Não cabe ao Estado determinar que tais garantias sejam excluídas de seu âmbito de atuação, sob a alegação de onerosidade excessiva ou falta de essencialidade do medicamento ou tratamento, pois assim estaria a dispor sobre direito personalíssimo. Como disposto na Declaração de Viena de 1993, “os direitos humanos e as liberdades fundamentais são direitos naturais de todos os seres humanos: sua proteção e promoção são responsabilidades primordiais dos Governos”.
Um dos propósitos da medicina é sempre trabalhar em busca de métodos eficazes de cura, e de forma a amenizar ao máximo o sofrimento do paciente. Se eventualmente um tratamento ou medicamento experimental desenvolvido para o combate de determinada doença demonstra resultados em determinado país, ou até mesmo no Brasil, cabe somente ao doente decidir se deseja se submeter ao mesmo. A essencialidade do medicamento ou tratamento varia de acordo com a enfermidade e o sofrimento de cada indivíduo.
A vida gozada com plena saúde é essencial por si só!
A título exemplificativo, cite-se a Resolução nº 196/96 do Conselho Nacional de Saúde, que regula as pesquisas envolvendo seres humanos, e cujo preâmbulo diz, in fine: “esta Resolução incorpora, sob a ótica do indivíduo e das coletividades, os quatro referenciais básicos da bioética: autonomia, não maleficência, beneficência e justiça, entre outros, e visa assegurar os direitos e deveres que dizem respeito à comunidade científica, aos sujeitos da pesquisa e ao Estado.”
Mais adiante, o citado diploma estabelece:
“III.1 – A eticidade da pesquisa implica em:
a) consentimento livre e esclarecido dos indivíduos-alvo e a proteção a grupos vulneráveis e aos legalmente incapazes (autonomia). Neste sentido, a pesquisa envolvendo seres humanos deverá sempre tratá-los em sua dignidade, respeitá-los em sua autonomia e defendê-los em sua vulnerabilidade;
b) ponderação entre riscos e benefícios, tanto atuais como potenciais, individuais ou coletivos (beneficência), comprometendo-se com o máximo de benefícios e o mínimo de danos e riscos;
c) garantia de que danos previsíveis serão evitados (não maleficência);
d) relevância social da pesquisa com vantagens significativas para os sujeitos da pesquisa e minimização do ônus para os sujeitos vulneráveis, o que garante a igual consideração dos interesses envolvidos, não perdendo o sentido de sua destinação sócio-humanitária (justiça e eqüidade).”

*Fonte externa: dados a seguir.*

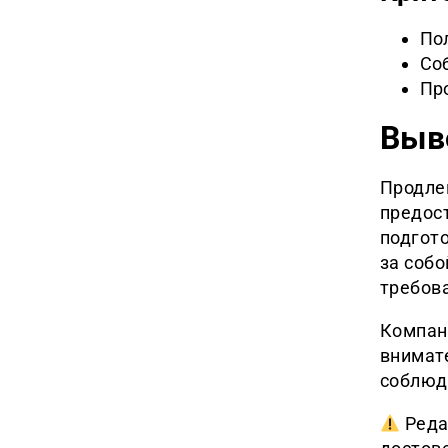
Пол
Со
Про
Выв
Продле
предос
подгото
за собо
требов
Компан
внимат
соблюд
Реда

Como se vê, o próprio Estado fomenta a pesquisa com seres humanos, revelando-se verdadeiro contrassenso a pretensa limitação do acesso à saúde por meios experimentais.
Uma última observação: o direito à saúde, no Brasil, encontra-se em vias de se tornar disciplina obrigatória nos concursos para a magistratura, consoante recomendação do grupo de trabalho sobre demandas judiciais envolvendo a assistência à saúde da Comissão de Relacionamento Institucional e Comunicação do Conselho Nacional de Justiça[8]. Tal recomendação levou em conta o grande número de demandas judiciais envolvendo o direito à saúde, e, além do âmbito jurídico, incentivara o oferecimento de cursos de aperfeiçoamento nesta área pelas escolas.
A medida, como podemos concluir, revela a dimensão que a questão assumiu em nosso direito.
De todo o exposto, concluímos que o Poder Judiciário deve garantir a quem dele se socorrer, o pleno acesso à saúde, seja pelos meios já reconhecidos pela medicina como eficazes, e disponibilizados pelo Estado, seja através de submissão a medicamentos e tratamentos experimentais, em solo brasileiro ou no exterior, sendo que os argumentos em contrário, por mais robustos que sejam, não possuem o condão de suprimir a atuação judicial, a qual muitas vezes é que, de fato, viabiliza o exercício dos direitos constitucionalmente garantidos, ante a inércia dos demais poderes.
Negar legitimidade e efetividade às decisões judiciais que tutelam os direitos fundamentais é o mesmo que dizer a cada cidadão brasileiro que o mesmo deve se resignar com o azar de ter nascido em um país que, infelizmente, ainda não possui condições de tratá-lo como sujeito de direitos.